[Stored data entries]
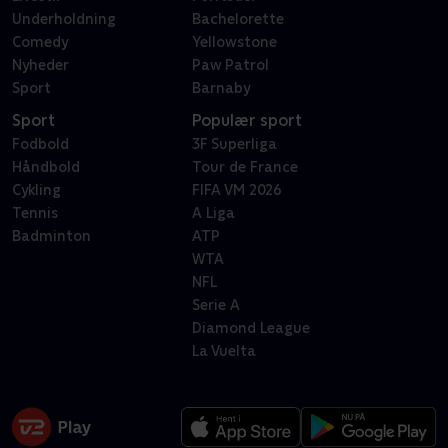
Underholdning
Bachelorette
Comedy
Yellowstone
Nyheder
Paw Patrol
Sport
Barnaby
Sport
Populær sport
Fodbold
3F Superliga
Håndbold
Tour de France
Cykling
FIFA VM 2026
Tennis
A Liga
Badminton
ATP
WTA
NFL
Serie A
Diamond League
La Vuelta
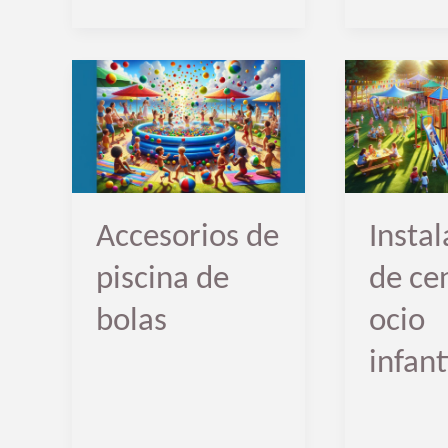
Accesorios
Instalación
de
de
piscina
centros
de
de
bolas
ocio
Accesorios de
Insta
infantiles
piscina de
de ce
bolas
ocio
infant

- Work to complete
Reproduce each line of the records above, exactly and without pictures.

- Reply to the exercise
Underholdning
Bachelorette
Comedy
Yellowstone
Nyheder
Paw Patrol
Sport
Barnaby
Sport
Populær sport
Fodbold
3F Superliga
Håndbold
Tour de France
Cykling
FIFA VM 2026
Tennis
A Liga
Badminton
ATP
WTA
NFL
Serie A
Diamond League
La Vuelta
Accesorios
Instalación
de
de
piscina
centros
de
de
bolas
ocio
Accesorios de
Insta
infantiles
piscina de
de ce
bolas
ocio
infant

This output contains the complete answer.